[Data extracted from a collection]
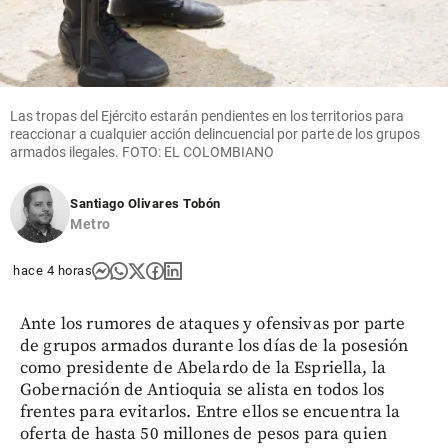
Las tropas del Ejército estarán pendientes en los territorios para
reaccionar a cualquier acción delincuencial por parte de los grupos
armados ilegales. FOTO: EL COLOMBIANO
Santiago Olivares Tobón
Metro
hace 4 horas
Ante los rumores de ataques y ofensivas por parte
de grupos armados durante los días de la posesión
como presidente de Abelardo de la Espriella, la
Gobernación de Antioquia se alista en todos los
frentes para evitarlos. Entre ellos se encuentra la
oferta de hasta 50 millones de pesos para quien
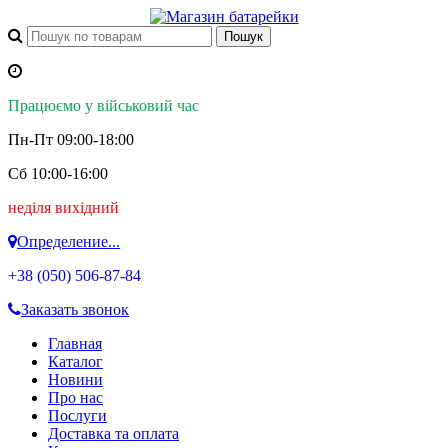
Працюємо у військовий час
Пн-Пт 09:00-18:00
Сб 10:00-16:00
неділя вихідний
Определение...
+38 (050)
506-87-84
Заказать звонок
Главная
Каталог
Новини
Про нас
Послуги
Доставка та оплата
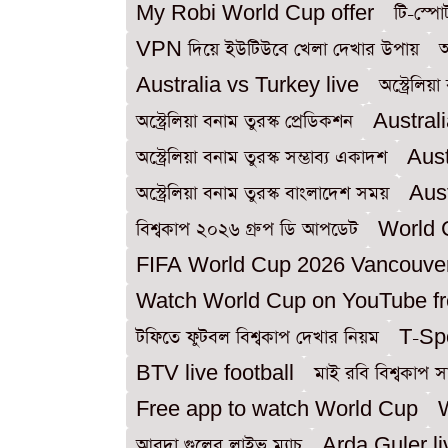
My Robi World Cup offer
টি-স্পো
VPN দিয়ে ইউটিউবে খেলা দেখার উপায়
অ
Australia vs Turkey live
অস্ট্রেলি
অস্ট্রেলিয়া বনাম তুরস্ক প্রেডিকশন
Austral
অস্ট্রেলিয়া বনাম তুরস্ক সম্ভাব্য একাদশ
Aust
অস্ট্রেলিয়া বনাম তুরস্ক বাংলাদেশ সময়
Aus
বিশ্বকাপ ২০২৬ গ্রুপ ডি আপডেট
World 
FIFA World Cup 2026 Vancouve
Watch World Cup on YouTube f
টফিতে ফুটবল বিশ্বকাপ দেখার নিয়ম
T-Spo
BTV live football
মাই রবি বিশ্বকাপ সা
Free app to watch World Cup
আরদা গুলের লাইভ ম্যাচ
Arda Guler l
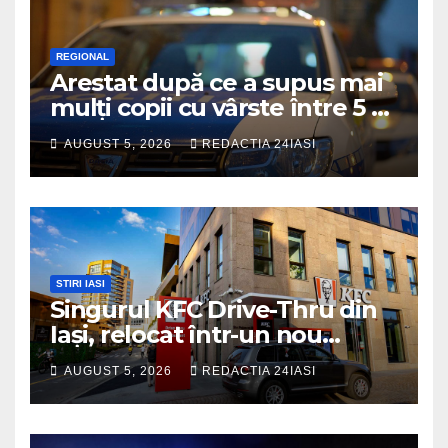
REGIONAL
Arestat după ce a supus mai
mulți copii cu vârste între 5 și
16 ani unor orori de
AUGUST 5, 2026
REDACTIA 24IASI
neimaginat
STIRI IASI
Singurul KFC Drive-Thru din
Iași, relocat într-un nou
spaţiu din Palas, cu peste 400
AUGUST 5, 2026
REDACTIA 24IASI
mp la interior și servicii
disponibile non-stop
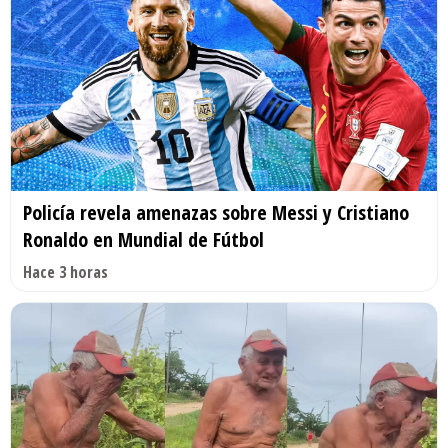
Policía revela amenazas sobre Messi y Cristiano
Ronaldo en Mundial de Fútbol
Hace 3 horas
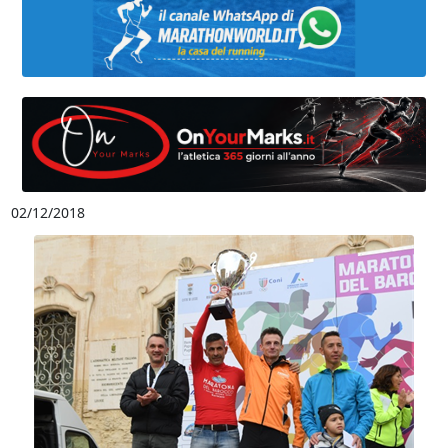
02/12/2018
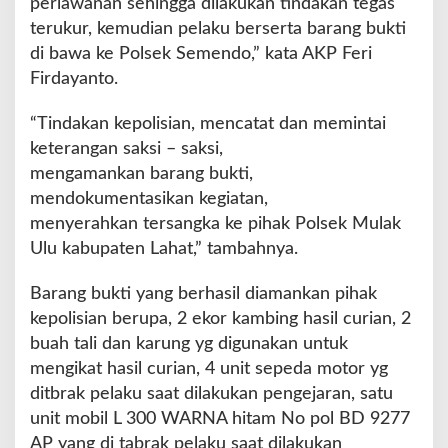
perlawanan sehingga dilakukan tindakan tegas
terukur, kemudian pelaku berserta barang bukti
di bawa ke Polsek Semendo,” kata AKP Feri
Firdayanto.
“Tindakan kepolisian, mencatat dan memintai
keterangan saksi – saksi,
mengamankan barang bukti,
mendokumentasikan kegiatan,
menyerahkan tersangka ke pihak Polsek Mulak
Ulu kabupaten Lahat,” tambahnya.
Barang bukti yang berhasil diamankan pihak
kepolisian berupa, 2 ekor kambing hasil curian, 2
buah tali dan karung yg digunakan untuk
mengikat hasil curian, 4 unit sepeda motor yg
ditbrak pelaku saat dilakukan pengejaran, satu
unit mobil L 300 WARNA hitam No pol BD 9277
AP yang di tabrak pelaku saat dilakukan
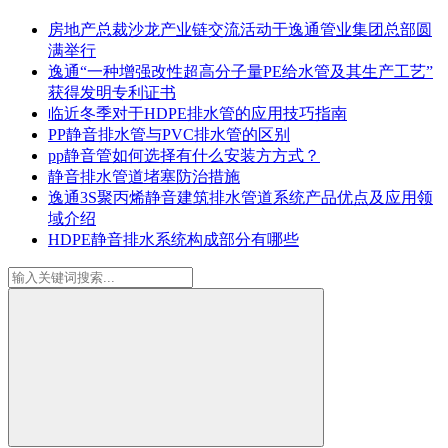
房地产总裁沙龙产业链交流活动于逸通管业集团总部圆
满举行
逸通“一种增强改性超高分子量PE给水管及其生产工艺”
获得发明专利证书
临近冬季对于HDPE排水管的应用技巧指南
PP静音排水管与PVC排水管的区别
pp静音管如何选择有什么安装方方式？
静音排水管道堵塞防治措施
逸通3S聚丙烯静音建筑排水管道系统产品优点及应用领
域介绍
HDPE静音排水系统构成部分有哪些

Exercise instructions
Would you restate, exactly and with no pictures, the lines of the entries above from the one containing "Працюємо у військовий час" through the one containing "mulți copii cu vârste între 5 și"?

Your response
Працюємо у військовий час
Пн-Пт 09:00-18:00
Сб 10:00-16:00
неділя вихідний
Определение...
+38 (050)
506-87-84
Заказать звонок
Главная
Каталог
Новини
Про нас
Послуги
Доставка та оплата
My Robi World Cup offer
টি-স্পো
VPN দিয়ে ইউটিউবে খেলা দেখার উপায়
অ
Australia vs Turkey live
অস্ট্রেলি
অস্ট্রেলিয়া বনাম তুরস্ক প্রেডিকশন
Austral
অস্ট্রেলিয়া বনাম তুরস্ক সম্ভাব্য একাদশ
Aust
অস্ট্রেলিয়া বনাম তুরস্ক বাংলাদেশ সময়
Aus
বিশ্বকাপ ২০২৬ গ্রুপ ডি আপডেট
World 
FIFA World Cup 2026 Vancouve
Watch World Cup on YouTube f
টফিতে ফুটবল বিশ্বকাপ দেখার নিয়ম
T-Spo
BTV live football
মাই রবি বিশ্বকাপ সা
Free app to watch World Cup
আরদা গুলের লাইভ ম্যাচ
Arda Guler l
REGIONAL
Arestat după ce a supus mai
mulți copii cu vârste între 5 și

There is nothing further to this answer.